■ WHAT TO DO:
Look through the listing below, find every line with the string "leningen", and copy it.

━━━━━━━━━━━━━━━━

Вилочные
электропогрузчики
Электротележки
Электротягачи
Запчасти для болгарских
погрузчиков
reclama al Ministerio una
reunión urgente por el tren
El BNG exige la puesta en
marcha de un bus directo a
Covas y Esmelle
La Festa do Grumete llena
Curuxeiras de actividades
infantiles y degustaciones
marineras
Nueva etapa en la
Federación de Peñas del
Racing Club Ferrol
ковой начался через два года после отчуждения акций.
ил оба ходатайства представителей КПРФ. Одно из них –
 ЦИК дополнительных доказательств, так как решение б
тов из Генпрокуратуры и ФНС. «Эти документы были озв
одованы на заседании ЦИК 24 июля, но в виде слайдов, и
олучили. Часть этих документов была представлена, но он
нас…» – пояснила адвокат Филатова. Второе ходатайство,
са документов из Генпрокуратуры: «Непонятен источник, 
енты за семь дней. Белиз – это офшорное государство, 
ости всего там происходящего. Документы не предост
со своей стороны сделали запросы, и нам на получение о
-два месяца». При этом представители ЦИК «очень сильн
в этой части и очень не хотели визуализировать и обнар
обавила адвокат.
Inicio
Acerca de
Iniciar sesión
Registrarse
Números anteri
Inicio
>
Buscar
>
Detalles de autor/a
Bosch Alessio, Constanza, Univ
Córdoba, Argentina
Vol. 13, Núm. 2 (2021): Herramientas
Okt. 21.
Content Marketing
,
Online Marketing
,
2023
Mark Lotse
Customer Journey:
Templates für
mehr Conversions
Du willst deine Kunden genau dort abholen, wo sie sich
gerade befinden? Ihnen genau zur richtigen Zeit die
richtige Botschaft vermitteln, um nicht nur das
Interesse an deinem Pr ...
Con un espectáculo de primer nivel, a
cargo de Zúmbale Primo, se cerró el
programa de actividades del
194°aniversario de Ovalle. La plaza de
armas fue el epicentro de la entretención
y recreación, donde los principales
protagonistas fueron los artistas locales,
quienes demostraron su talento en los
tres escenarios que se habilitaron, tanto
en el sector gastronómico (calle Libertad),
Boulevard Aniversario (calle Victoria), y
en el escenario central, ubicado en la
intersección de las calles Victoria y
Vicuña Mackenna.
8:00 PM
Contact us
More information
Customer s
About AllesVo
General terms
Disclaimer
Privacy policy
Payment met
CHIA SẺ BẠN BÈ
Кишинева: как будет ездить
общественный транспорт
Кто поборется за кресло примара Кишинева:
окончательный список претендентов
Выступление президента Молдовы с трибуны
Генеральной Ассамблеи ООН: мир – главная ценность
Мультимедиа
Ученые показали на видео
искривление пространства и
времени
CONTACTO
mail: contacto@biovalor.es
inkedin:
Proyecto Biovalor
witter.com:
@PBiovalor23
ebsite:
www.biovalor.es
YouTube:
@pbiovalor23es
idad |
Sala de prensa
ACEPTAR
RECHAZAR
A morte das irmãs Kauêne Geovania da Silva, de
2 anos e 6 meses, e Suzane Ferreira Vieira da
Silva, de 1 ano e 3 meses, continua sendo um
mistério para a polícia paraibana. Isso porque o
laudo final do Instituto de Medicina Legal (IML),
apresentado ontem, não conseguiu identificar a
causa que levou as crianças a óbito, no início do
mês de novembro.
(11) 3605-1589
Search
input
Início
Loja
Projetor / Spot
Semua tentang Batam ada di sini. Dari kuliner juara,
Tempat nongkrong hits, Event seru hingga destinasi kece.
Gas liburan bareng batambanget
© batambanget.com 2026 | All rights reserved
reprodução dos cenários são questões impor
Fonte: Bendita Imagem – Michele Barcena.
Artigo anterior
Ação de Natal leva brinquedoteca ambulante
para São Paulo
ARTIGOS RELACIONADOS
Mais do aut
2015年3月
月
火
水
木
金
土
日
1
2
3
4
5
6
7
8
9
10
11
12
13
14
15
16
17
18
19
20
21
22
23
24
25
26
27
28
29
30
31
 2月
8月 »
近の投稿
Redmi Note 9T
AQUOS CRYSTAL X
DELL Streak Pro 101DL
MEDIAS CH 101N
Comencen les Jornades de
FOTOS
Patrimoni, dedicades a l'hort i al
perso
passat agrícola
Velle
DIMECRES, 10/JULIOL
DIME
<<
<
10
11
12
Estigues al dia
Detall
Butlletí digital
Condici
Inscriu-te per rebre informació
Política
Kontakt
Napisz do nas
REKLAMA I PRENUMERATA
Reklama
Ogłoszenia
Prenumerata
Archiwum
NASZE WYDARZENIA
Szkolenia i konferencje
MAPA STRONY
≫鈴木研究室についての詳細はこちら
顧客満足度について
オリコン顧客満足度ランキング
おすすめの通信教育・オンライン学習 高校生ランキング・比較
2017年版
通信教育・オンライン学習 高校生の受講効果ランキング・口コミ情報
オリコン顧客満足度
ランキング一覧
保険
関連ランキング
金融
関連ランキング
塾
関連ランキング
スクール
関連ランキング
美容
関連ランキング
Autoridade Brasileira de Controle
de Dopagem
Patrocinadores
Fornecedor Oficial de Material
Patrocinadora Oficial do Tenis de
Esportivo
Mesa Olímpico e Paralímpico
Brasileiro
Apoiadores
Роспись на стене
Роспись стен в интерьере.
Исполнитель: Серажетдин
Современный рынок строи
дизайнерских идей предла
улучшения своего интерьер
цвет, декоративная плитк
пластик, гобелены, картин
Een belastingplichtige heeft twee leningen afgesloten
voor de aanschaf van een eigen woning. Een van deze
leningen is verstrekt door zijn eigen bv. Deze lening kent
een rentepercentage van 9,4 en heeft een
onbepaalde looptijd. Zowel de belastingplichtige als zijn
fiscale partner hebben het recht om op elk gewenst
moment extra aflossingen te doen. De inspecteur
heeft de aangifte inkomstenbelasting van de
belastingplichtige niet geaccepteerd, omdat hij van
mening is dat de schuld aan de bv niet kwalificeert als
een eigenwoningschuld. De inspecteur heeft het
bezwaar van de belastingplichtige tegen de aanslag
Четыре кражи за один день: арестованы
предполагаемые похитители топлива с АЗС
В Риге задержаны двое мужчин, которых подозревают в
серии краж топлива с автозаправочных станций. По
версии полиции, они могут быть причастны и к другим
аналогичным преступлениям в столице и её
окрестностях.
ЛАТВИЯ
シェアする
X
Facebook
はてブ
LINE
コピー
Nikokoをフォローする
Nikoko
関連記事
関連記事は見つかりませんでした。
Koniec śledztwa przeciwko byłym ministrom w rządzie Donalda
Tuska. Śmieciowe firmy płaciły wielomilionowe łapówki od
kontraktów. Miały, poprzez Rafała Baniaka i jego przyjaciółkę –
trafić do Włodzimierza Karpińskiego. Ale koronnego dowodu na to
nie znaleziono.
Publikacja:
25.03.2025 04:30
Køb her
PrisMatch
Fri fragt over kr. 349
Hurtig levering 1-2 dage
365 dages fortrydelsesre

━━━━━━━━━━━━━━━━

■ RESULT BELOW:
Een belastingplichtige heeft twee leningen afgesloten
leningen is verstrekt door zijn eigen bv. Deze lening kent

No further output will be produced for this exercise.